The lawsuits considered here began well before Clean Air Act and the EPA initiated efforts to regulate greenhouse gases. Two groups of plaintiffs, respondents here, filed separate complaints in a Federal District Court against petitioners, the same five major electric power companies. One group of plaintiffs included eight States and New York City; the second joined three nonprofit land trusts. According to the complaint, defendants are the largest emitters of carbon dioxide in the Nation. By contributing to global warming, plaintiffs asserted, the defendants' emissions substantially and unreasonably interfered with public rights, in violation of the federal common law of interstate nuisance, or, in the alternative, of state tort law. All plaintiffs ask for a decree setting carbon-dioxide emissions for each defendant at an initial cap, to be further reduced annually.
The District Court dismissed both suits as presenting nonjusticiable political questions, but the Second Circuit reversed.
Could federal judges set limits on greenhouse gas emissions in face of a law empowering the EPA to set the same limits?

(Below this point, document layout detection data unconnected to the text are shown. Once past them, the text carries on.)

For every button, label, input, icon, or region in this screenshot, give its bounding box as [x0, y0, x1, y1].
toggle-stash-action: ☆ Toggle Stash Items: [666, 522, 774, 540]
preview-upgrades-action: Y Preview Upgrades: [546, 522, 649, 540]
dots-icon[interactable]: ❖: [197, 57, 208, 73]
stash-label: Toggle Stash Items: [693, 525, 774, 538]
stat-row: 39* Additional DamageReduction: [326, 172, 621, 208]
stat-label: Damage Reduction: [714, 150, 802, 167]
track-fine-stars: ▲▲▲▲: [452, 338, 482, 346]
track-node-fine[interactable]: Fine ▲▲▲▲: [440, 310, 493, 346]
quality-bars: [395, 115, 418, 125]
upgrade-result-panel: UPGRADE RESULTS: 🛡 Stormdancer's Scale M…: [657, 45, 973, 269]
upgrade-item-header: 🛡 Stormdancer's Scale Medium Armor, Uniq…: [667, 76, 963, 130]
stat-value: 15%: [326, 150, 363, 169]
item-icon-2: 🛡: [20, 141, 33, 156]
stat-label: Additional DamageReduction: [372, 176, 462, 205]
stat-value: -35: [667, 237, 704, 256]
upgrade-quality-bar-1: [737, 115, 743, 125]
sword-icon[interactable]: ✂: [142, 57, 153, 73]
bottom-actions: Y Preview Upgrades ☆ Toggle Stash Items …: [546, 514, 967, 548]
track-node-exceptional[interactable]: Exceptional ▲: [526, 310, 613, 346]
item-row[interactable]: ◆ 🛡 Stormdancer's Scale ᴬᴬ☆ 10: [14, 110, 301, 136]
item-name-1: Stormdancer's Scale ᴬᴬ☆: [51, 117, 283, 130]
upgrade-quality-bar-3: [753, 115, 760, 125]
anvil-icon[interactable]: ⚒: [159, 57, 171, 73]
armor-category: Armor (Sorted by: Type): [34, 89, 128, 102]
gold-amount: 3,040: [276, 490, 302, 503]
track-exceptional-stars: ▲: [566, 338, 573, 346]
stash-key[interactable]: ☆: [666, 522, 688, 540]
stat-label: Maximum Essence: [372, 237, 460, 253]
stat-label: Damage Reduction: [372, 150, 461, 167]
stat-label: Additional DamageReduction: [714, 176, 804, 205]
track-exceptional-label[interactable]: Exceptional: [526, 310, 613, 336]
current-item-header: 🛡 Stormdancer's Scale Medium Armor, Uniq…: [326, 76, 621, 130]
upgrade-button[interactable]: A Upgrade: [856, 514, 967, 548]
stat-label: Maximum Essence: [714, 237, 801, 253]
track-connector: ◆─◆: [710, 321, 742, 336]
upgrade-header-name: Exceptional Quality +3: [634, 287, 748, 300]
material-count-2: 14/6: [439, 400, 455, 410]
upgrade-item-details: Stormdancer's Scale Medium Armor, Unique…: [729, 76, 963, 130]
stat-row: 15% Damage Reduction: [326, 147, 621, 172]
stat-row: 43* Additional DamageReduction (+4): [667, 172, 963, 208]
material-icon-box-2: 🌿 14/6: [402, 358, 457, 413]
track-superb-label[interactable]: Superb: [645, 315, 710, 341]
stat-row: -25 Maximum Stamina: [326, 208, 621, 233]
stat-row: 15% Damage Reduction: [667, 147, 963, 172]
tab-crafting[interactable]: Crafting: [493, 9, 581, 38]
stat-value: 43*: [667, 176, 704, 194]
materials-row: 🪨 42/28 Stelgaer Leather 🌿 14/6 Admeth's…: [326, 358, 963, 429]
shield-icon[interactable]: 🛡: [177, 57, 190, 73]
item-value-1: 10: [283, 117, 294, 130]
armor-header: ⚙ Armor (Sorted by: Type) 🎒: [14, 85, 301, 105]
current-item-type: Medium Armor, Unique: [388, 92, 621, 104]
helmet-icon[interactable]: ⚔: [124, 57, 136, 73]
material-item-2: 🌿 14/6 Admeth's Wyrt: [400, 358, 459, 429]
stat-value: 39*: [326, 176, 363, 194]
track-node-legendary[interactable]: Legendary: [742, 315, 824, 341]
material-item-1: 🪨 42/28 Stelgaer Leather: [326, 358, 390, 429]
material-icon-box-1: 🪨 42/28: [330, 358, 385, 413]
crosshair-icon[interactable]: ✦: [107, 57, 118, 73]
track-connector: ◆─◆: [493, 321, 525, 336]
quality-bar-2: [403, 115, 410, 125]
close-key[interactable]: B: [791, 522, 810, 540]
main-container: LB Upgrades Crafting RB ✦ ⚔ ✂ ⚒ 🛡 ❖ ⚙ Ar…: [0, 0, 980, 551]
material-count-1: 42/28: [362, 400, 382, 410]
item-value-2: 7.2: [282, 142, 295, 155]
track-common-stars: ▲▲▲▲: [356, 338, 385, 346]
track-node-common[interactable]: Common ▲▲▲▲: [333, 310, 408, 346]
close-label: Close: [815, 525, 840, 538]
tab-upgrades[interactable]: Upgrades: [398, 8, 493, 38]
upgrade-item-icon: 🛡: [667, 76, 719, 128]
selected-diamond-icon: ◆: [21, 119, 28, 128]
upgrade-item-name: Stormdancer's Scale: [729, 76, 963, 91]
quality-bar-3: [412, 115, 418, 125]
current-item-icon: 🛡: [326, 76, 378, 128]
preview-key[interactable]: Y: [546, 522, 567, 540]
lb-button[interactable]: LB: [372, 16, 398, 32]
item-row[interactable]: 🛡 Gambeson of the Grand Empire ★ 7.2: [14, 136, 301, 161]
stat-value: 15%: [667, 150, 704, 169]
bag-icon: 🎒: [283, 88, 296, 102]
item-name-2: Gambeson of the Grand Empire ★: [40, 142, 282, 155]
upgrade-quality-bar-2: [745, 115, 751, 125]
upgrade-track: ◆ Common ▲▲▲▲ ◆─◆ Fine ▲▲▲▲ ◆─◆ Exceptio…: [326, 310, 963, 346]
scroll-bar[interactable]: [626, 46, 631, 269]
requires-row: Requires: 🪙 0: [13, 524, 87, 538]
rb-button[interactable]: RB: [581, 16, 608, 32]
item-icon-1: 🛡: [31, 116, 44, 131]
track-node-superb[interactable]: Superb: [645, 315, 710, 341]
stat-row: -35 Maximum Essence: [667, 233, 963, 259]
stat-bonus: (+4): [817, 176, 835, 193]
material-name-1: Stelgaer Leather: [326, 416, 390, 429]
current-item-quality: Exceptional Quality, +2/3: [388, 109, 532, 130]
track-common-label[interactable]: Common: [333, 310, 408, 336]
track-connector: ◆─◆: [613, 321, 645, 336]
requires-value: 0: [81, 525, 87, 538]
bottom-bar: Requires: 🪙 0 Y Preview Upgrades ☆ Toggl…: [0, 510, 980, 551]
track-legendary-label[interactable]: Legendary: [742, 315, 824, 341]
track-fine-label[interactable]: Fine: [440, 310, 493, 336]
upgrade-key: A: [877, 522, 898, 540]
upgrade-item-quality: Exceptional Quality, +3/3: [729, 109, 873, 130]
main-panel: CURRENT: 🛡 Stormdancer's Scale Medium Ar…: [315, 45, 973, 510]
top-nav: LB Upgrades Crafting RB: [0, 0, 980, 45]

The Clean Air Act and the EPA actions it authorized displaced any federal common law right to seek the relief sought. The Act spoke directly to such emissions. 42 U.S.C.S. § 7411 directed the EPA to list categories of air pollution and establish emission standards. In fact, the EPA was doing so for greenhouse gas emissions from fossil-fuel fired power plants. The Act itself thus provided a means to seek limits on the emissions--the same relief respondents sought by invoking federal common law. The critical point was that Congress delegated to the EPA the decision whether and how to regulate carbon-dioxide emissions from power plants; the delegation was what displaced federal common law. The judgments respondents would commit to federal judges, in suits in any federal district, could not be reconciled with the decisionmaking scheme Congress enacted. It was error to find that federal judges could set limits on greenhouse gas emissions in face of a law empowering the EPA to set the same limits, subject to judicial review only to ensure against arbitrary, capricious, or unlawful action under 42 U.S.C.S. § 7607(d)(9).